Fulfillment. Satisfaction. Can you see where I’m going with this? It’s not just that I don’t want to spend the rest of my teaching career doubled over a computer no matter what kind of financial incentives I get to do so, it’s the fact that this kind of work would inevitably be less fulfilling.
I can hear the howls of protest now! Yes, I realize that it is possible to do incredibly interesting things in an online environment. Not everyone is hobbled by having to use Blackboard as their course management system and I am sure that students’ lives are being changed by many dedicated online instructors even as I write this. Nevertheless, I’m also certain that countless other people on both ends of the online educational relationship don’t really want to be there no matter how interested they are in learning because the MBA mentality of which Damon speaks so permeates the entire online education enterprise.
Who thinks most administrators want their faculty to teach online because they care about learning? They’re heading online because they see dollar signs. This excellent post from the New Faculty Majority blog isn’t exactly on this subject, but I think this particular passage applies here just the same:
Since 9/11 I have had a gradual, rude awakening that the field I had embarked upon as a chipper graduate student at MIT was dissolving into a “managed education” nightmare where the noble role of a professor, and the profundities of the world presented by such, was being undercut at every turn by a generation of under-educated managers. A majority of these people have no roots in teaching, research or the arts. They just don’t “see” what they are destroying.

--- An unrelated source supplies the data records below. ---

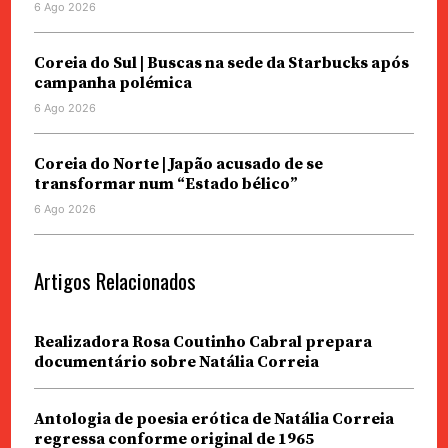
6 Ago 2026
Coreia do Sul | Buscas na sede da Starbucks após
campanha polémica
6 Ago 2026
Coreia do Norte | Japão acusado de se
transformar num “Estado bélico”
6 Ago 2026
Artigos Relacionados
Realizadora Rosa Coutinho Cabral prepara
documentário sobre Natália Correia
Antologia de poesia erótica de Natália Correia
regressa conforme original de 1965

Imagine then that I am the most dedicated online teacher in the world. I have a problem or concern about how my class is going. The solution costs money. What kind of response am I going to get? Do you honestly think it’s going to be education first, cost second? Online education is a means to an end for administrations everywhere and that end is to increase revenue. Period. Full stop.

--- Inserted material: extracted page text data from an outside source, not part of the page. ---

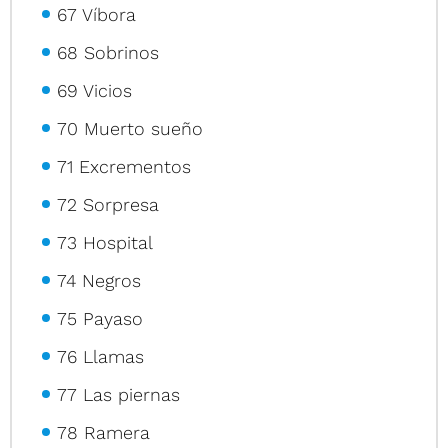
67 Víbora
68 Sobrinos
69 Vicios
70 Muerto sueño
71 Excrementos
72 Sorpresa
73 Hospital
74 Negros
75 Payaso
76 Llamas
77 Las piernas
78 Ramera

What happens if I appeal to my students for help in making my online class better? Are they going to care? Why should they if all they know about me is what they read on a computer screen. Again, this Tweet is about a slightly different subject but I still think it applies:
Even if you’re not at a for-profit school, so many students these days have that MBA mentality that Damon decries. They’re not interested in the learning process; they’re interested in the result. We’ve been telling students for so long that a degree is their ticket to a better life when we should have been saying all along it’s the education that matters.
That way when a reporter from Reason TV sticks a mike in your face, you can give them what they deserve.